■ REQUIRED WORK ■
Tell how many lines in the data below hold the string "mars"; give nothing but the number.

[Extracted page text data]
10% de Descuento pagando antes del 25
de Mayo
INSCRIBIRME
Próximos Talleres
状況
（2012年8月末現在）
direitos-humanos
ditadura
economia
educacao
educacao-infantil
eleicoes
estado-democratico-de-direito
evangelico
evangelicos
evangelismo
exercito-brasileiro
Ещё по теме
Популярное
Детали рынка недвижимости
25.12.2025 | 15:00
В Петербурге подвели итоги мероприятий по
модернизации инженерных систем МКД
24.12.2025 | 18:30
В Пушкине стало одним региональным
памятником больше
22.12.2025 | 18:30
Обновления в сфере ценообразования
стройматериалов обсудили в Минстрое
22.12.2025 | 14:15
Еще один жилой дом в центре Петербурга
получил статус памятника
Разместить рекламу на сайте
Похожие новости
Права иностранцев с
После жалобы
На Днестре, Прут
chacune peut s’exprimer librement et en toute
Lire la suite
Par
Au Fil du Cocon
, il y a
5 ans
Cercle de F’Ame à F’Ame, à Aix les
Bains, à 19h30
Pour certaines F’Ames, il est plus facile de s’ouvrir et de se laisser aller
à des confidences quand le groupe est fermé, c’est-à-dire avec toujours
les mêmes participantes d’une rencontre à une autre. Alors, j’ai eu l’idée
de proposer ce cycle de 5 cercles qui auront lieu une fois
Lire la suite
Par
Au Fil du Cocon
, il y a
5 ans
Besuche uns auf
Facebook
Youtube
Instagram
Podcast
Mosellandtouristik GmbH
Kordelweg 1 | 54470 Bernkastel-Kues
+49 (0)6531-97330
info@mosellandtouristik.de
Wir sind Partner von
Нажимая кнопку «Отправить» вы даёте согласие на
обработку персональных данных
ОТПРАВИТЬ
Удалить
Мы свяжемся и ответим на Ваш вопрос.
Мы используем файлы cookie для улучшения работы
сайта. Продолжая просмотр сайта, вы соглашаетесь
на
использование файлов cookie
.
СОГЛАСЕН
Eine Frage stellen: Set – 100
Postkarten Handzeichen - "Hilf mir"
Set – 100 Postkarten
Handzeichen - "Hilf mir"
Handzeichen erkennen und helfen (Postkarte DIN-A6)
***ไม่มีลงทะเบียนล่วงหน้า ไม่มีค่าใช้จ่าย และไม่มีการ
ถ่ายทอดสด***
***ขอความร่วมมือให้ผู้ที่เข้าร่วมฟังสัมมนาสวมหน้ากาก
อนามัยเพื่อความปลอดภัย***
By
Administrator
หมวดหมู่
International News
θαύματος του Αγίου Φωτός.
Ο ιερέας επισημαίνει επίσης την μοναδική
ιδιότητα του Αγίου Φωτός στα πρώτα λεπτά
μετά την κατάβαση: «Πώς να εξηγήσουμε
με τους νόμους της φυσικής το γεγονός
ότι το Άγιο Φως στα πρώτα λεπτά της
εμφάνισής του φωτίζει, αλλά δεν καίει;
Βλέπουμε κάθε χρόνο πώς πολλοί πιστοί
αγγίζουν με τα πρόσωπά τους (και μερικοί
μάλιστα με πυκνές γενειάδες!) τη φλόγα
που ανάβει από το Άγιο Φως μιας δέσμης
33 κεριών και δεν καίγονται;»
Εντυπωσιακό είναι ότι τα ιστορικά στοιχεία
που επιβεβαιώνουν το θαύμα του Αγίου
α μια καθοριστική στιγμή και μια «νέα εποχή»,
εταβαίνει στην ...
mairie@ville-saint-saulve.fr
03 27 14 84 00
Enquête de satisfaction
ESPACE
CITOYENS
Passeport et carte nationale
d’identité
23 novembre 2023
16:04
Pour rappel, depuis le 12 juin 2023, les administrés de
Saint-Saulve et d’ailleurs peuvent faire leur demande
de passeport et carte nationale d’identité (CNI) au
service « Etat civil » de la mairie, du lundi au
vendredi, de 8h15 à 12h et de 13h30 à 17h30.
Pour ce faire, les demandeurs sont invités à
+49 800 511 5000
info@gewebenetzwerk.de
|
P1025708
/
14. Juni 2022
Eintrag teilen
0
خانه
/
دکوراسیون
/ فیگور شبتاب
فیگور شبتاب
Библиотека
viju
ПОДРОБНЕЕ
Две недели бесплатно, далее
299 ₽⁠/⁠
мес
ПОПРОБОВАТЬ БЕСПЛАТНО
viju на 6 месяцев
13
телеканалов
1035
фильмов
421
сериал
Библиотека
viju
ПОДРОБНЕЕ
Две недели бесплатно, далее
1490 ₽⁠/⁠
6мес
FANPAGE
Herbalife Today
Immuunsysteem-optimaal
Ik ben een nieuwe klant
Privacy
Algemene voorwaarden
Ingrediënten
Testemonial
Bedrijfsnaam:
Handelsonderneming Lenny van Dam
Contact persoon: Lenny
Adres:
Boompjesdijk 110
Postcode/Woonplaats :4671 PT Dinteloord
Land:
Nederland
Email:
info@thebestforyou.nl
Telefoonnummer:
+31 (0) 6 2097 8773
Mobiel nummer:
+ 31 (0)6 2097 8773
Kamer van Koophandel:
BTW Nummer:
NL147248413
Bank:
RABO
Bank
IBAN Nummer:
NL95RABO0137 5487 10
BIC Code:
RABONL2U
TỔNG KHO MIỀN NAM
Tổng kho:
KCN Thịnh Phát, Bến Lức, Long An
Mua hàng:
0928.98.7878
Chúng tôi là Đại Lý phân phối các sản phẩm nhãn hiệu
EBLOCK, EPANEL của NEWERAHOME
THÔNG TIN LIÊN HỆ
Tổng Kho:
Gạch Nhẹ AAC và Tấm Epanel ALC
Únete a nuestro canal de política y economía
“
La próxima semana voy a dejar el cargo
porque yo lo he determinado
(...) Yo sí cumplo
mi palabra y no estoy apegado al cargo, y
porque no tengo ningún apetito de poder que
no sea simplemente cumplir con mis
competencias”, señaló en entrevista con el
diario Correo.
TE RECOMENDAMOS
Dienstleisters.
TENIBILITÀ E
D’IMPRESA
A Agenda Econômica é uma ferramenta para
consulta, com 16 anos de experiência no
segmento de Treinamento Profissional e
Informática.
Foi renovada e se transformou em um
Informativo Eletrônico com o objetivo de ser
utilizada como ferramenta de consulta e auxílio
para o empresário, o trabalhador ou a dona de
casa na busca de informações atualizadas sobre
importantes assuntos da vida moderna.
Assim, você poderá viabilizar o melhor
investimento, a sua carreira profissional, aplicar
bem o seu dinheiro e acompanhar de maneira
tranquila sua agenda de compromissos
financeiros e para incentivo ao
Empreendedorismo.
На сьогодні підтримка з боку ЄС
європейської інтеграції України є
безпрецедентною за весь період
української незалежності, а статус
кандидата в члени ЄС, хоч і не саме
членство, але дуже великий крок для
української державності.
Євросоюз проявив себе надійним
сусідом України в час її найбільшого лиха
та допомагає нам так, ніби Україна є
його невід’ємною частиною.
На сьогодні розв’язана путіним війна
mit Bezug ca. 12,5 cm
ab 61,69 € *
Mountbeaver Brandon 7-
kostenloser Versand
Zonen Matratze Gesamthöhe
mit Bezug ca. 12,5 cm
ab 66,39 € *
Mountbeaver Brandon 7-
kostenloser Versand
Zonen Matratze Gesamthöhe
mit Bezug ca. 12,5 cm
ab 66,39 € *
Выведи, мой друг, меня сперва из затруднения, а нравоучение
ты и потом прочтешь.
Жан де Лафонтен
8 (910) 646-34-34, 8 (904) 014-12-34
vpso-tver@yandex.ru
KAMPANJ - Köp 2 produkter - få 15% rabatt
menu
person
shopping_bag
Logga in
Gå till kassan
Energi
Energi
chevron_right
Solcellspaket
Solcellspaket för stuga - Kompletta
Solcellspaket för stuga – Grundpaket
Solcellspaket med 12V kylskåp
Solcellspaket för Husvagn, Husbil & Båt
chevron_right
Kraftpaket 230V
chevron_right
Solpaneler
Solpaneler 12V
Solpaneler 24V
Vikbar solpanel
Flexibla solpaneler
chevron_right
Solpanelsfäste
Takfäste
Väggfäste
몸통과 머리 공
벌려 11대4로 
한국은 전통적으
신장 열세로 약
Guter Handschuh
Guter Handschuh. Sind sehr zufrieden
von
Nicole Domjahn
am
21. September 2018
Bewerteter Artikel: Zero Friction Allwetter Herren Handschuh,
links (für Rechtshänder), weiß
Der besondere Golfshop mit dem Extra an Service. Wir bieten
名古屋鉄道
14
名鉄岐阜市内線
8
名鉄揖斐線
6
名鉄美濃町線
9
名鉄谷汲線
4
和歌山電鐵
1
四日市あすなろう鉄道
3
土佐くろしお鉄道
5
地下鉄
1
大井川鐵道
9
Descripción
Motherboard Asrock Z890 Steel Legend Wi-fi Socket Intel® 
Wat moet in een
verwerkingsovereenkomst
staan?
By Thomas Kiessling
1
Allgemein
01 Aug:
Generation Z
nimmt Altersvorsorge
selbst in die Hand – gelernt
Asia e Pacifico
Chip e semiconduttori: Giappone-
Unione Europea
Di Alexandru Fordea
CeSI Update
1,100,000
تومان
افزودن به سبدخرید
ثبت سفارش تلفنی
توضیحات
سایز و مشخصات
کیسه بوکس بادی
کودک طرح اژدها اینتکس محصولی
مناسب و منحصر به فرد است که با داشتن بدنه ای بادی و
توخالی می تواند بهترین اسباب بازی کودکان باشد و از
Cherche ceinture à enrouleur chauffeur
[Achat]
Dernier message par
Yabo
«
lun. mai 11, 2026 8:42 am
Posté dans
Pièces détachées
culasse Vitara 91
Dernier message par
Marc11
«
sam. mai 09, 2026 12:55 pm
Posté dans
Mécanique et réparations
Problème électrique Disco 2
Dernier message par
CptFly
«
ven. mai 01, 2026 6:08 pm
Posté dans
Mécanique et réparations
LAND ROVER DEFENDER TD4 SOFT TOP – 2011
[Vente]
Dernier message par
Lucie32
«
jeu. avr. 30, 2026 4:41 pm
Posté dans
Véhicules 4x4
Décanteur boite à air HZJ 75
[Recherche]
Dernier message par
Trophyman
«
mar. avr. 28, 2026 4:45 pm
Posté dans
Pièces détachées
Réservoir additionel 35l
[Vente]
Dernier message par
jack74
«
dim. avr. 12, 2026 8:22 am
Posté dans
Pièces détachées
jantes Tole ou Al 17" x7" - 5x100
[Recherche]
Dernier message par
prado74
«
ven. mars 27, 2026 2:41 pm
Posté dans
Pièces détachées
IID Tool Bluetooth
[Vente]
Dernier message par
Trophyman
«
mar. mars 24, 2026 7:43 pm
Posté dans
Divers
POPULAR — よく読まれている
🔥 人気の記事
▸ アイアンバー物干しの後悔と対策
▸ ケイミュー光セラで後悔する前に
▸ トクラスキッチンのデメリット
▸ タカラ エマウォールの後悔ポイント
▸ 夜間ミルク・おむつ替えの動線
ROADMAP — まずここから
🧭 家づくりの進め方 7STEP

■ REPLY TO THE EXERCISE ■
2